Born in double exile - in Surrey, to parents on leave from the Far Eastern colonial service - John Malcolm Thorpe Fleming Churchill was educated at schools in Oxford and the Isle of Man before officer training at Sandhurst and a commission in the Manchester Regiment.
His first post was in Burma, where he was wont to ride immense distances on a motorcycle through the jungle while on local leave. On duty he often took to boats, policing remote tribes by showing the flag and deterring bandits. Somewhere up the Irrawaddy he met the Pipe Major of the Cameron Highlanders who taught the young subaltern to play the bagpipes in the rainforest. Inspired by less distant customs, he took up archery.
After such an exotic introduction to army life, the regiment's return to Britain proved tedious and Churchill resigned his commission in 1936.

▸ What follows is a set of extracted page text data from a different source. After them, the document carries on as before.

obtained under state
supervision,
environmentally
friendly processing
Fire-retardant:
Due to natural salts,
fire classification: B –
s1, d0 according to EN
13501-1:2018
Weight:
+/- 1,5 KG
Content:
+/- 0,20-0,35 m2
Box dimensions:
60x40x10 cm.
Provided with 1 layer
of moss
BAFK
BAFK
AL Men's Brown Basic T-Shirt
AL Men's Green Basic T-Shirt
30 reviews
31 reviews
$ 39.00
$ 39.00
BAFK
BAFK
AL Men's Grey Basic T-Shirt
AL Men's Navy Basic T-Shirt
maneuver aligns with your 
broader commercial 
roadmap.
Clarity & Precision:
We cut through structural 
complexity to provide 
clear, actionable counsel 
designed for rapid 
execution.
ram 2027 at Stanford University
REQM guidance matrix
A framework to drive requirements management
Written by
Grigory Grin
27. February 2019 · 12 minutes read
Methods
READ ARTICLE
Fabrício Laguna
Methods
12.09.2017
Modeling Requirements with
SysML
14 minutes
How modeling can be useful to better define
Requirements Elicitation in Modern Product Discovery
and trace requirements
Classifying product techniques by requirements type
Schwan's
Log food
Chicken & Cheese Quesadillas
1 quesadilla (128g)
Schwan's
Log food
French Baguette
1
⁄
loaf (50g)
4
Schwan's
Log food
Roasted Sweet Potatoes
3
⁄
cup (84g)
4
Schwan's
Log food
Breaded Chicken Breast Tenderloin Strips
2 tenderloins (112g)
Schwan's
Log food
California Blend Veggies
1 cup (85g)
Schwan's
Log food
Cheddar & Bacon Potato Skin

He represented Britain at the World Archery championships in 1939, but when war broke out he was willingly recalled from the reserve and rejoined his old regiment in France, where he tried to defend the concrete Maginot Line with his bow (deadly at 200 yards).
``Mad Jack'' Churchill won his first major decoration, the MC, leading a fighting retreat on the way to Dunkirk. When he ran out of ammunition for his machine-gun, he used up his last arrows and was wounded.
On recovery in England he joined the Commandos and was deputy leader of a ``pinprick'' raid on the Norwegian coast in 1941. He led his men up the beach playing his own bagpipes (unlike that other famous Scottish commando, Lord Lovat, who had a personal piper), wielding a claymore and the faithful bow.
Promotion to Lt-Col and leadership of No 2 Commando followed on his recovery from more wounds. He led the unit in the forefront of the invasions of Sicily and Italy in 1943. He won the first of two DSOs for saving the beachhead at Salerno from a German counter-attack. Some thought it should have been a VC.
Leading a commando group in another desperate attack on the Adriatic coast of Yugoslavia, Churchill was wounded yet again and captured. He was lucky not to be shot under Hitler's notorious order to execute commandos out of hand. As it was, he suffered in a concentration camp - until he dug his way out.
Recaptured, he was sent to a regular PoW camp in Austria, from which he escaped again, walking over the Brenner Pass into Italy and rejoining Allied forces in 1944. He became deputy chief of No 3 Commando Brigade and trained for the invasion of Japan, but the end of the war came first.
After the war Churchill commanded the 5th (Scottish) Parachute Battalion and held posts in the Seaforth Highlanders and the Highland Light Infantry in Palestine.